■ **Material for this task**
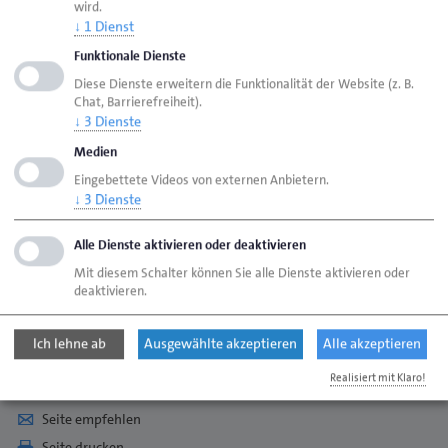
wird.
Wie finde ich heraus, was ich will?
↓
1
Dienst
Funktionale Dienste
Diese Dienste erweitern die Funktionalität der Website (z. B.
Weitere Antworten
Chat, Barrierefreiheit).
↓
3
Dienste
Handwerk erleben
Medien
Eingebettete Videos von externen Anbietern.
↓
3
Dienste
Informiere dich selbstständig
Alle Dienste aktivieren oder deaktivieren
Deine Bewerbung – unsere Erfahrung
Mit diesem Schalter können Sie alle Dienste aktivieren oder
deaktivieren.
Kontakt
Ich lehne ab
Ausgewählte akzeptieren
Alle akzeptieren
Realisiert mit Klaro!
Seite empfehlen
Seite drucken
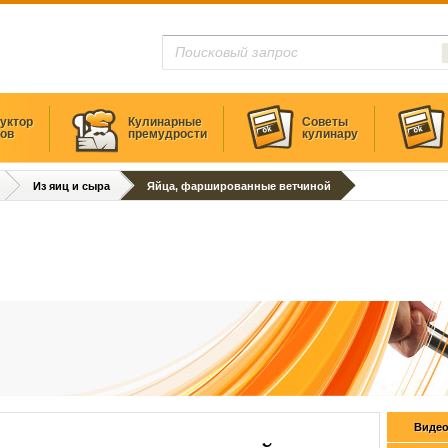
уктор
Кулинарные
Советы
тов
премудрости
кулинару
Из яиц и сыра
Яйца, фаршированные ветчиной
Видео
* * *
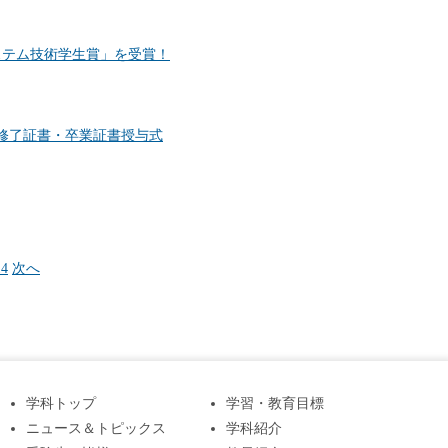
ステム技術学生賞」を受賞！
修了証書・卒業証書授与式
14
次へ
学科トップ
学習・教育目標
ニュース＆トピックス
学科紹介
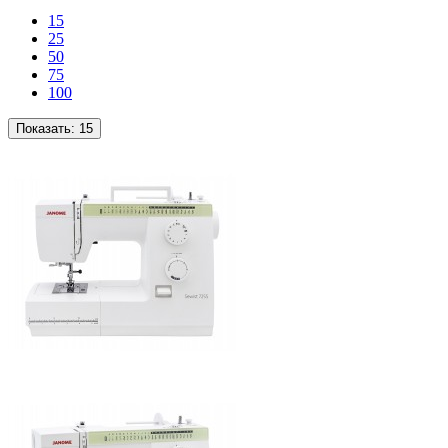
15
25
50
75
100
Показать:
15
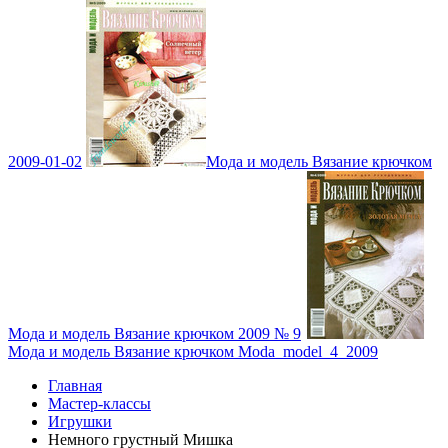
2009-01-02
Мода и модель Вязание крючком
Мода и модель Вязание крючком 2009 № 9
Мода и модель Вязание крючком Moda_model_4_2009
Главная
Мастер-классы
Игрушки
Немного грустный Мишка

■ **Assignment**
In the entries above, find each line that has the word "крючком". Copy it.

■ **Answer section**
Мода и модель Вязание крючком
Мода и модель Вязание крючком 2009 № 9
Мода и модель Вязание крючком Moda_model_4_2009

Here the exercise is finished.